(Stored records)
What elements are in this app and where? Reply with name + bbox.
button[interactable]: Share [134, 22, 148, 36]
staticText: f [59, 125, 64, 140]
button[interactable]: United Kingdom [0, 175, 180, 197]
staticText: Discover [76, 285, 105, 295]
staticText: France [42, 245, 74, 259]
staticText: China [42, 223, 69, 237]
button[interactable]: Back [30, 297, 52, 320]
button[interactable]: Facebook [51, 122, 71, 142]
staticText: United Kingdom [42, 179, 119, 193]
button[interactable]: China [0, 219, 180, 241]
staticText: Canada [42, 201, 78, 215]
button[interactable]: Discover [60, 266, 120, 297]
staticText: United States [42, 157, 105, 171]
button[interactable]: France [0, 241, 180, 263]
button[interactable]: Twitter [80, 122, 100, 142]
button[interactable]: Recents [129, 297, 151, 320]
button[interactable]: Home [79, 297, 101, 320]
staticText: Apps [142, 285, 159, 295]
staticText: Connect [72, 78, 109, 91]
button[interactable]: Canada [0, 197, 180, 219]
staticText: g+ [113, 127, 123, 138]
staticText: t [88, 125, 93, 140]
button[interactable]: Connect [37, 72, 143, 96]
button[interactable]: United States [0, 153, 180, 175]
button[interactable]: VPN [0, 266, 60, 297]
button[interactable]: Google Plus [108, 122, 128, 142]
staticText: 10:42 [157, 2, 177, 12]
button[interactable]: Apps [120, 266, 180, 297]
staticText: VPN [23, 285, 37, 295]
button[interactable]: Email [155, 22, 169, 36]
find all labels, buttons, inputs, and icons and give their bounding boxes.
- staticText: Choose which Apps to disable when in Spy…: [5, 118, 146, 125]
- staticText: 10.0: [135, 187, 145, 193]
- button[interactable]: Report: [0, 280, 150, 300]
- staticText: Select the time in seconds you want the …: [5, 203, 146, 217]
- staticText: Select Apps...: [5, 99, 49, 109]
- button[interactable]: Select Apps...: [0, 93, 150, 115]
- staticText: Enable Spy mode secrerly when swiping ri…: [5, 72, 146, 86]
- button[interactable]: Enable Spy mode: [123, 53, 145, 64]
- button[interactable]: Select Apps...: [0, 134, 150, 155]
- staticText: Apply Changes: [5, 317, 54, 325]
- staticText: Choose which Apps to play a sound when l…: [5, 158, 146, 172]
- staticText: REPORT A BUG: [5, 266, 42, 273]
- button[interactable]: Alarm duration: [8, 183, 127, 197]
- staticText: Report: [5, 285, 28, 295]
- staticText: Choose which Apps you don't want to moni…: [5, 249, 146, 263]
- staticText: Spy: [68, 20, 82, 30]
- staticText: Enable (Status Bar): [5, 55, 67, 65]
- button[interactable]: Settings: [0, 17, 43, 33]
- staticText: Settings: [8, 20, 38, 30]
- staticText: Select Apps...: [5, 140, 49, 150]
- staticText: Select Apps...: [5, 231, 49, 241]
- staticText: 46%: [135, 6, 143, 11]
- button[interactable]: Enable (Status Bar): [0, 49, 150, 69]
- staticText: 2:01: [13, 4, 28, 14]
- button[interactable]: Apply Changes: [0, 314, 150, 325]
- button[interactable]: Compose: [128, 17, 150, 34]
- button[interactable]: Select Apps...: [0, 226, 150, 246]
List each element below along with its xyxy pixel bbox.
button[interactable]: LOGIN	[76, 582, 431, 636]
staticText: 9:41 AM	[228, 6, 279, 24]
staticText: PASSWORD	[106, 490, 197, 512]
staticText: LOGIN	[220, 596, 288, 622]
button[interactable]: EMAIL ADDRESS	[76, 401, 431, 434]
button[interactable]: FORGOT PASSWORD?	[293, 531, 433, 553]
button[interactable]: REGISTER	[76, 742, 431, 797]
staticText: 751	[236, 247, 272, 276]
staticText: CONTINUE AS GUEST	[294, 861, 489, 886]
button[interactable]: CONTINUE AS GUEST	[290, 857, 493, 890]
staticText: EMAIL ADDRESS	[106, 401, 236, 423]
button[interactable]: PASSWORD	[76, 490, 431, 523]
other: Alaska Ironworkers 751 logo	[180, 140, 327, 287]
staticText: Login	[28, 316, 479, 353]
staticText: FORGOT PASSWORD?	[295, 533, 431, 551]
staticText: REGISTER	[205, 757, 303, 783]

--- TASK DETAILS ---
Pull every line containing "Connect" from the data.

--- WRITTEN ANSWER ---
staticText: Connect [72, 78, 109, 91]
button[interactable]: Connect [37, 72, 143, 96]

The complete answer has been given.